A large language model (LLM) is a type of Machine Learning model that
utilizes a Neural Network architecture. A LLM is designed to understand
and generate natural language text. A LLM is trained on large amounts of
text data to make it learn the complexities of language patterns,
grammar rules, and semantic relationships. Llama 2 is an open source
generative AI large language model available in 3 sizes with 7 Billion,
13 Billion and 17 Billion parameters. All the Llama models are available
on the Hugging Face platform which is a website which hosts open source
machine learning models. NousResearch evaluated the Llama-2-70B model
using four A100 40GB GPU setups with two prompt lengths: 1500 input
tokens and 100 output tokens, and 50 input tokens and 500 output tokens.

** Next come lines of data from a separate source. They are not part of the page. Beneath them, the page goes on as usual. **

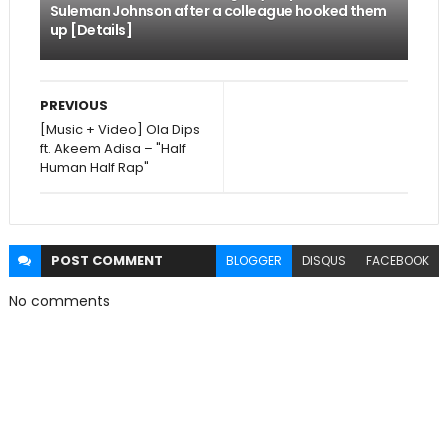
Suleman Johnson after a colleague hooked them
up [Details]
PREVIOUS
[Music + Video] Ola Dips
ft. Akeem Adisa – "Half
Human Half Rap"
POST
COMMENT
BLOGGER
DISQUS
FACEBOOK
No comments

The assessment revealed the model’s capabilities, with latency best at
7.4 seconds and 33 seconds for the respective configurations. Throughput
peaked at 1.1 RPS for the former and 0.8 RPS for the latter. All the new
LLM advancements like Ghost Attention, In-Context Temperature
re-scaling, Grouper query attention, etc have been incorporated in Llama
2. Its tokenizer uses a byte pair encoding algorithm. The standard
transformer architecture, with pre-normalization using RMSNorm, and
rotary positional embedding has been utilized in Llama 2 LLM. The model
performs well on several tasks like coding, commonsense reasoning as
well as Q&A tasks. The Llama 2 Chat version has also outperformed other
open source models by a good margin. The working of the Llama 2 LLM has
been described through a flowchart as in Fig4. An environment variable
named ”REPLICATE_API_TOKEN” was created to hold the Replicate AI’s API
token. This token is used for authentication purposes when requests are
being made to the Replicate API from this application. A Replicate
client object was created to which the variable containing the API token
was provided. The Llama 2 Chat model with 70 billion parameters is
called using this client object and the created query for generating
python code is provided to it as a prompt. The output returned by the
Llama 2 model is stored in a python object that can be iterated.

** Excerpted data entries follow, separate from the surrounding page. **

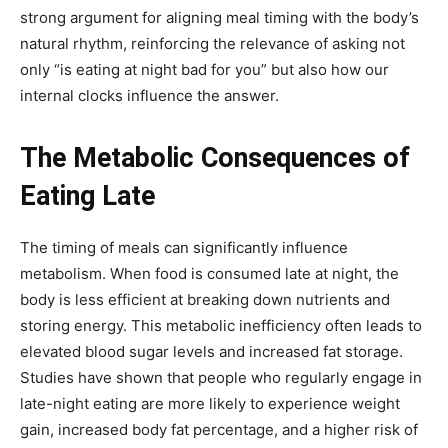
strong argument for aligning meal timing with the body’s
natural rhythm, reinforcing the relevance of asking not
only “is eating at night bad for you” but also how our
internal clocks influence the answer.
The Metabolic Consequences of
Eating Late
The timing of meals can significantly influence
metabolism. When food is consumed late at night, the
body is less efficient at breaking down nutrients and
storing energy. This metabolic inefficiency often leads to
elevated blood sugar levels and increased fat storage.
Studies have shown that people who regularly engage in
late-night eating are more likely to experience weight
gain, increased body fat percentage, and a higher risk of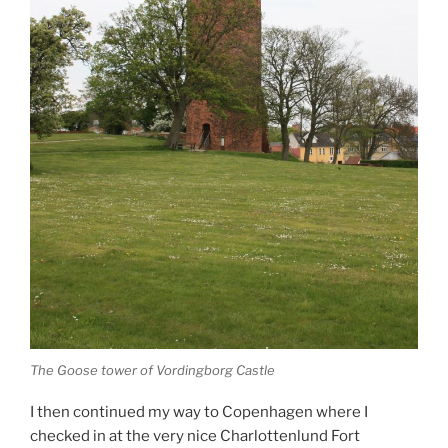
The Goose tower of Vordingborg Castle
I then continued my way to Copenhagen where I
checked in at the very nice Charlottenlund Fort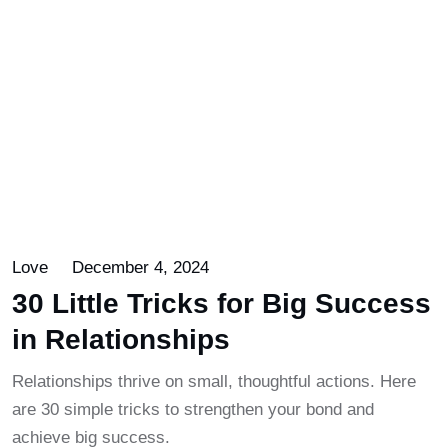
Love
December 4, 2024
30 Little Tricks for Big Success
in Relationships
Relationships thrive on small, thoughtful actions. Here
are 30 simple tricks to strengthen your bond and
achieve big success.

Fig 4. Detailed Working of Llama 2 Chat LLM
Extraction of Structured Python Code
from Llama2 LLM
Output
The python object that has the output code generated by the Llama 2 70B
Chat LLM is iterated using a loop construct and all the python code from
the Llama output is stored in a variable as a string.
Integration of User Interface with OCR
and LLM
Functions created to extract the text from the flowchart image, to
create the structured query for the LLM, to send the structured query as
a prompt to the Llama 2 Chat LLM and extract the python code and its
explanation from the LLM output were put into a single python module
that was used with the User Interface code. When the user uploads an
image of a flowchart on the UI, the “generate” function that we have
created is called and the uploaded flowchart image is provided to the
function as an input, then the function extracts the path of the
uploaded image and then makes a call to the read_image function from
the custom utils module which converts the image into an array. This
image array is provided to the detect_text function to extract the text
from the flowchart.The extracted flowchart text is converted into a
structured python code generation query using the create_query function
which is used as a prompt for the Llama 2 LLM. The Llama LLM is accessed
using the replicate API token and then it is prompted with the code
generation query. The output containing the python code for the
flowchart and its brief explanation produced by the Llama 2 LLM is
stored in a python object which is iterated to extract the python code
and its explanation. The python code and its explanation is appended to
a blank string using the python_code_string function and the python
code for the uploaded flowchart and its explanation is returned as a
string to the user interface. The flowchart image and its equivalent
python code are displayed as output on the user interface. The users can
copy the generated python code and execute it on the Integrated
development environment or a code editor of their choice.